Collected data:
——————————
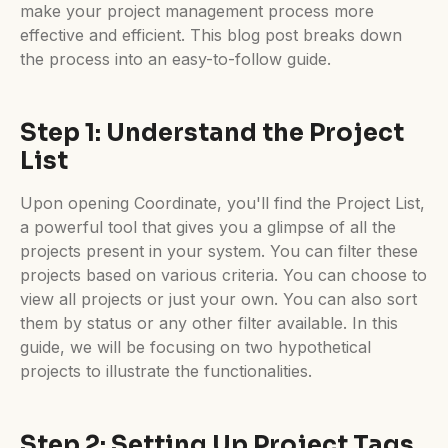
make your project management process more
effective and efficient. This blog post breaks down
the process into an easy-to-follow guide.
Step 1: Understand the Project
List
Upon opening Coordinate, you'll find the Project List,
a powerful tool that gives you a glimpse of all the
projects present in your system. You can filter these
projects based on various criteria. You can choose to
view all projects or just your own. You can also sort
them by status or any other filter available. In this
guide, we will be focusing on two hypothetical
projects to illustrate the functionalities.
Step 2: Setting Up Project Tags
——————————
● Work to complete
Copy, without any change, the lines above from the one containing "projects to illustrate the functionalities." to the end, both ends included. Add nothing else.

● Problem solution
projects to illustrate the functionalities.
Step 2: Setting Up Project Tags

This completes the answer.